Une liste non exhaustive d’inconvénients ramène la question sur la table avec plus d’acuité
En effet :
- Un système dans lequel les utilisateurs sont contraints de fournir leurs informations personnelles introduit d’importants risques de vol et d’usurpation d’identité ; Illustration avec la fuite de 20 Go de données personnelles sur des modèles de webcam pornos. Des noms et copies numérisées de passeports avaient été divulgués, parmi lesquels ceux de Français. Que dire du vol des données personnelles d’environ 1,4 million de personnes qui ont effectué un test de dépistage de la Covid-19 en Île de France à mi-parcours de l’année 2020 ?
- Une fois qu'un système d'identification numérique avec des contrôles en ligne comme celui voulu par les gouvernements est en place, son usage peur être étendu sans difficultés. Les gouvernements peuvent commencer à exiger des sites qu'ils vérifient des détails autres que l'âge, car le système est déjà en place.
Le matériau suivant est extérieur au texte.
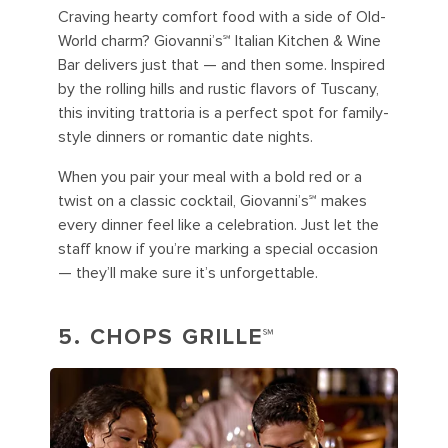
Craving hearty comfort food with a side of Old-
World charm? Giovanni’s℠ Italian Kitchen & Wine
Bar delivers just that — and then some. Inspired
by the rolling hills and rustic flavors of Tuscany,
this inviting trattoria is a perfect spot for family-
style dinners or romantic date nights.
When you pair your meal with a bold red or a
twist on a classic cocktail, Giovanni’s℠ makes
every dinner feel like a celebration. Just let the
staff know if you’re marking a special occasion
— they’ll make sure it’s unforgettable.
5. CHOPS GRILLE℠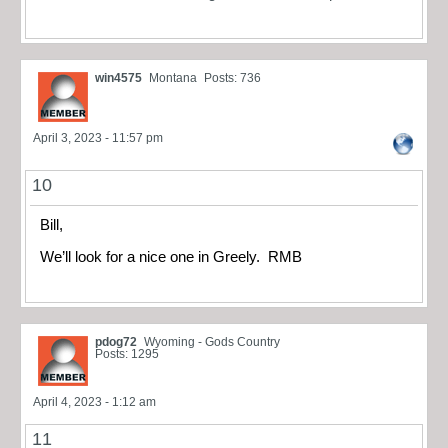
win4575
Montana
Posts: 736
April 3, 2023 - 11:57 pm
10
Bill,
We’ll look for a nice one in Greely. RMB
pdog72
Wyoming - Gods Country
Posts: 1295
April 4, 2023 - 1:12 am
11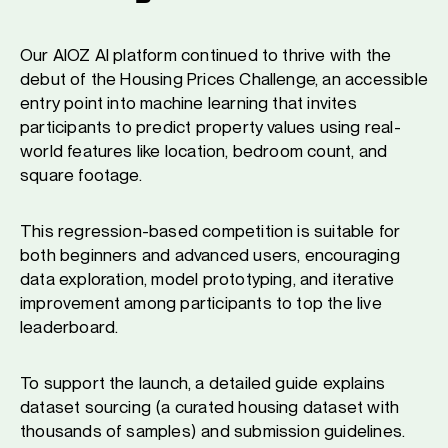
Our AIOZ AI platform continued to thrive with the
debut of the Housing Prices Challenge, an accessible
entry point into machine learning that invites
participants to predict property values using real-
world features like location, bedroom count, and
square footage.
This regression-based competition is suitable for
both beginners and advanced users, encouraging
data exploration, model prototyping, and iterative
improvement among participants to top the live
leaderboard.
To support the launch, a detailed guide explains
dataset sourcing (a curated housing dataset with
thousands of samples) and submission guidelines.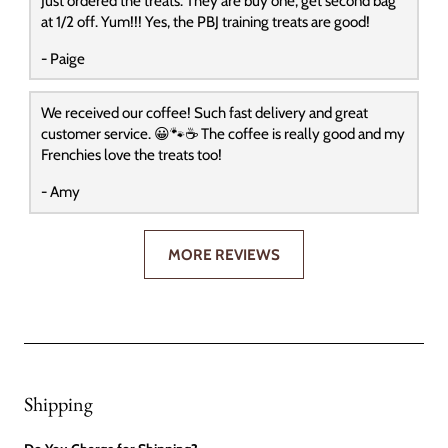
Just ordered the treats. They are buy one, get second bag
at 1/2 off. Yum!!! Yes, the PBJ training treats are good!
- Paige
We received our coffee! Such fast delivery and great
customer service. 😀🐾☕️ The coffee is really good and my
Frenchies love the treats too!
- Amy
MORE REVIEWS
Shipping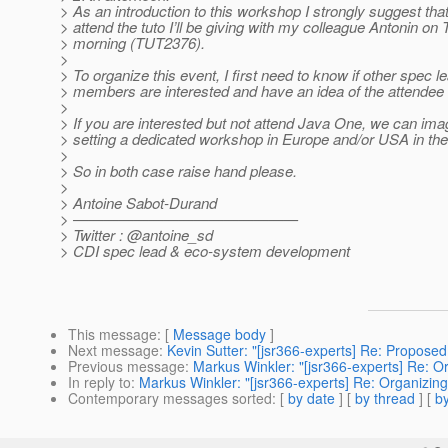
> As an introduction to this workshop I strongly suggest tha
> attend the tuto I’ll be giving with my colleague Antonin on
> morning (TUT2376).
>
> To organize this event, I first need to know if other spec l
> members are interested and have an idea of the attende
>
> If you are interested but not attend Java One, we can ima
> setting a dedicated workshop in Europe and/or USA in t
>
> So in both case raise hand please.
>
> Antoine Sabot-Durand
> ———————————————
> Twitter : @antoine_sd
> CDI spec lead & eco-system development
This message
: [
Message body
]
Next message
:
Kevin Sutter: "[jsr366-experts] Re: Proposed
Previous message
:
Markus Winkler: "[jsr366-experts] Re: 
In reply to
:
Markus Winkler: "[jsr366-experts] Re: Organizi
Contemporary messages sorted
: [
by date
] [
by thread
] [
by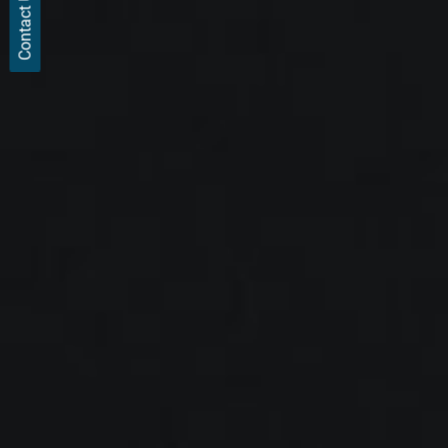
Contact Us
Les services de streaming pourraient commencer à vérifier la localisation sur la base de l'adresse sur leur carte d'identité numérique, ce qui empêcherait les gens d'utiliser un VPN pour contourner les restrictions géographiques, par exemple.
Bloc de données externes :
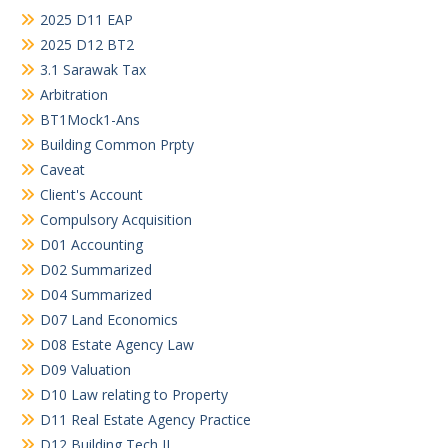
2025 D11 EAP
2025 D12 BT2
3.1 Sarawak Tax
Arbitration
BT1Mock1-Ans
Building Common Prpty
Caveat
Client's Account
Compulsory Acquisition
D01 Accounting
D02 Summarized
D04 Summarized
D07 Land Economics
D08 Estate Agency Law
D09 Valuation
D10 Law relating to Property
D11 Real Estate Agency Practice
D12 Building Tech II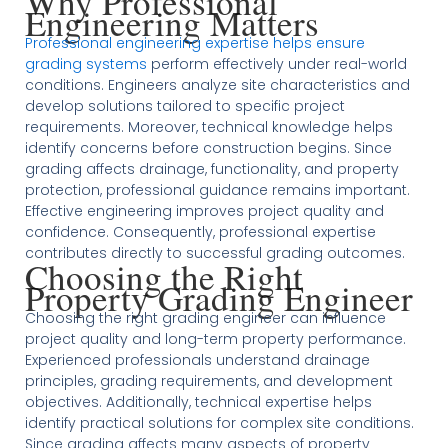
Why Professional
Engineering Matters
Professional engineering expertise helps ensure
grading systems
perform effectively under real-world
conditions. Engineers analyze site characteristics and
develop solutions tailored to specific project
requirements. Moreover, technical knowledge helps
identify concerns before construction begins. Since
grading affects drainage, functionality, and property
protection, professional guidance remains important.
Effective engineering improves project quality and
confidence. Consequently, professional expertise
contributes directly to successful grading outcomes.
Choosing the Right
Property Grading Engineer
Choosing the right grading engineer can influence
project quality and long-term property performance.
Experienced professionals understand drainage
principles, grading requirements, and development
objectives. Additionally, technical expertise helps
identify practical solutions for complex site conditions.
Since grading affects many aspects of property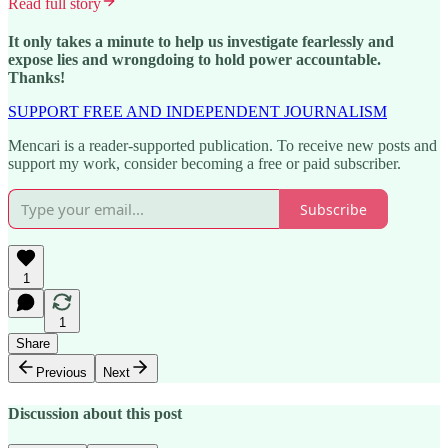
Read full story
It only takes a minute to help us investigate fearlessly and
expose lies and wrongdoing to hold power accountable.
Thanks!
SUPPORT FREE AND INDEPENDENT JOURNALISM
Mencari is a reader-supported publication. To receive new posts and
support my work, consider becoming a free or paid subscriber.
Subscribe
1
1
Share
Previous
Next
Discussion about this post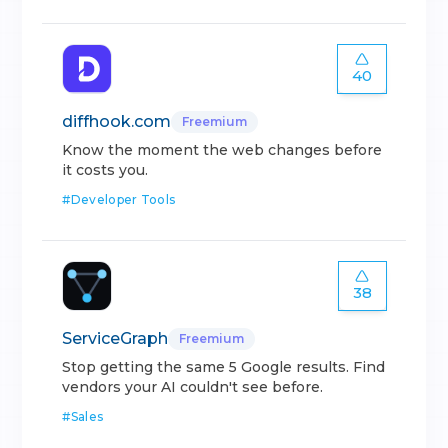
40
diffhook.com
Freemium
Know the moment the web changes before
it costs you.
#
Developer Tools
38
ServiceGraph
Freemium
Stop getting the same 5 Google results. Find
vendors your AI couldn't see before.
#
Sales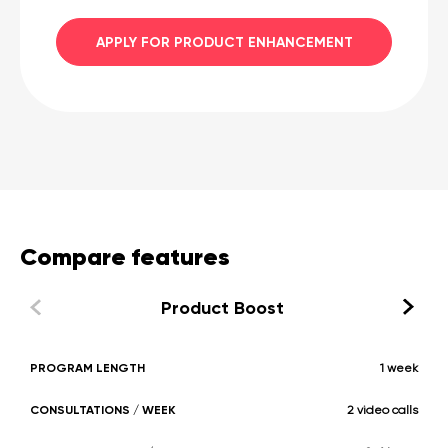
APPLY FOR PRODUCT ENHANCEMENT
Compare features
Product Boost
PROGRAM LENGTH
1 week
CONSULTATIONS / WEEK
2 video calls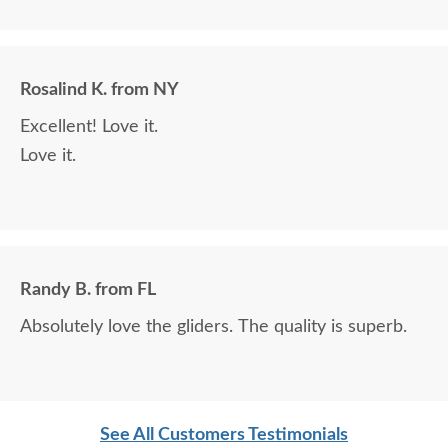
Rosalind K. from NY
Excellent! Love it.
Love it.
Randy B. from FL
Absolutely love the gliders. The quality is superb.
See All Customers Testimonials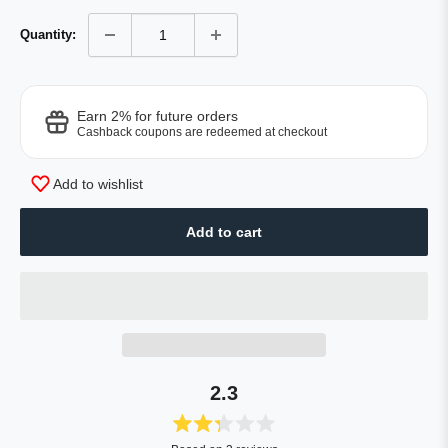
Quantity:
Earn 2% for future orders
Cashback coupons are redeemed at checkout
Add to wishlist
Add to cart
2.3
Rated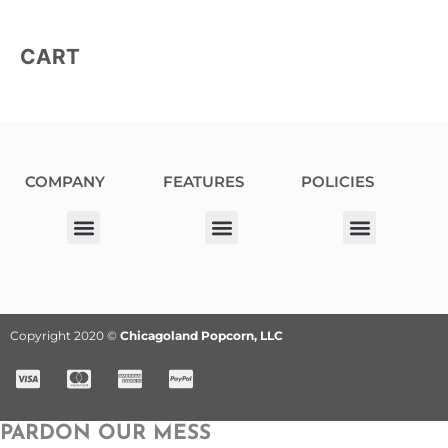
CART
COMPANY
FEATURES
POLICIES
Our Corporate Partners
Donation Request
Allergy Information
Privacy Policy
Terms & Conditions
Fundraiser Terms and Conditions
Copyright 2020 ©
Chicagoland Popcorn, LLC
PARDON OUR MESS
- Un système de vérification de l’âge sur Internet pourrait donc constituer le socle d’une « architecture de l’oppression. » « Croyez-vous vraiment que lorsque la première vague, la deuxième vague, la 16e vague du coronavirus sera oubliée depuis longtemps, ces ensembles de données ne seront pas conservés ? Peu importe comment il est utilisé, ce qui est construit est l’architecture de l’oppression », avertissait Snowden à propos des développements autour de la pandémie de coronavirus.
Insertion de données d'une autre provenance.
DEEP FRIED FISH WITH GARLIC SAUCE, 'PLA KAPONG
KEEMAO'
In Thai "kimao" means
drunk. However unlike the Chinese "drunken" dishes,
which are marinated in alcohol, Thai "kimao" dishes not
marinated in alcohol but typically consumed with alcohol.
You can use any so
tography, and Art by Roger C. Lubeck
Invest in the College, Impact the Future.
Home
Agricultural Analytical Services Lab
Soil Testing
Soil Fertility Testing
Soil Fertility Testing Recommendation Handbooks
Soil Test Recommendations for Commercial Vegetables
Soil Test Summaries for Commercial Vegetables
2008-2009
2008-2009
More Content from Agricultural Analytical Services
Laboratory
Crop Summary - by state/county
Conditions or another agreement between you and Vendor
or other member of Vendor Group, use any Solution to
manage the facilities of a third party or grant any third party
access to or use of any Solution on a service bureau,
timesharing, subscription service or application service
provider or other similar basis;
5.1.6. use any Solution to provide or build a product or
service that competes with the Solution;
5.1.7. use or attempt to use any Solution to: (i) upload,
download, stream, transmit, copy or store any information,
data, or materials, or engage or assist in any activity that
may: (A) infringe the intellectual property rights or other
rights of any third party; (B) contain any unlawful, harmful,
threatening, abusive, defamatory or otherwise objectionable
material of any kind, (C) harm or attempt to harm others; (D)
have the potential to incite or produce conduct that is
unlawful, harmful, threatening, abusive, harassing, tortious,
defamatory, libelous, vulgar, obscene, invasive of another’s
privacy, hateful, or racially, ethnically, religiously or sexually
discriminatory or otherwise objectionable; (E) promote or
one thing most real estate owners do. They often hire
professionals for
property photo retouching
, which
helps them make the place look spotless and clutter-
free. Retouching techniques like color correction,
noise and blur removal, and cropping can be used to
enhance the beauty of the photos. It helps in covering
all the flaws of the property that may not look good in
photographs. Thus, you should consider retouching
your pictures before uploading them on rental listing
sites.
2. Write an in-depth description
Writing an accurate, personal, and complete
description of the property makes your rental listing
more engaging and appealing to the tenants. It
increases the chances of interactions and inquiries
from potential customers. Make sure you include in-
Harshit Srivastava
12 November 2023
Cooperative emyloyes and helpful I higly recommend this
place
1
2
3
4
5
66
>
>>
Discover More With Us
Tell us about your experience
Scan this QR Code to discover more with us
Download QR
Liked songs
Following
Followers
Les gouvernements multiplient pourtant les efforts allant dans le sens de l’implémentation de systèmes de vérification de l’âge sur Internet pour protéger les enfants
L’un des projets les plus récents en la matière est celui de l’Irlande qui envisage une validation d’âge rigoureuse sur Internet. Cette initiative, présentée par Jeremy Godfrey, président exécutif de la nouvelle autorité irlandaise de régulation du contenu Internet, vise à instaurer un code de conduite régissant l'accès des adultes aux sites Internet.
Jeremy Godfrey a exposé au Irish Examiner le plan présenté à la page 17 du document de consultation et de proposition de la commission. Cet organisme réglemente le contenu (et en particulier le contenu vidéo) pour les plus grandes sociétés Internet du monde, du fait que nombre d'entre elles sont basées en Irlande. Jeremy Godfrey a déclaré que le nouveau code de sécurité en ligne visait à protéger les enfants de ce qui pourrait nuire à leur développement physique et mental.
Dans le cadre des efforts déployés pour protéger les enfants contre les contenus préjudiciables en ligne, il pourrait bientôt être demandé aux internautes de télécharger les détails de leur passeport ou un selfie sur les sites web s'ils souhaitent visionner des contenus pour adultes. Le nouveau régulateur des médias a déclaré qu'une partie du nouveau code de sécurité en ligne indiquera aux plateformes numériques qu'elles doivent utiliser une forme efficace de vérification de l'âge pour visionner des visionner des contenus pour adultes sur le web. « Se contenter de demander à quelqu'un s'il a plus de 18 ans n'est pas efficace », a déclaré Jeremy Godfrey, président exécutif de Coimisiún na Meán. « Il faut faire plus que cela avant qu'ils ne voient ce type de contenu. »
Bien que Godfrey ait déclaré que son bureau ne serait pas « absolument prescriptif » sur la manière dont la vérification de l'âge devrait fonctionner, l'obligation pour une personne de présenter son passeport puis un selfie pour vérifier qu'elle est bien la personne figurant sur le passeport pourrait être décrite comme un « étalon-or » de la vérification de l'âge d'une personne.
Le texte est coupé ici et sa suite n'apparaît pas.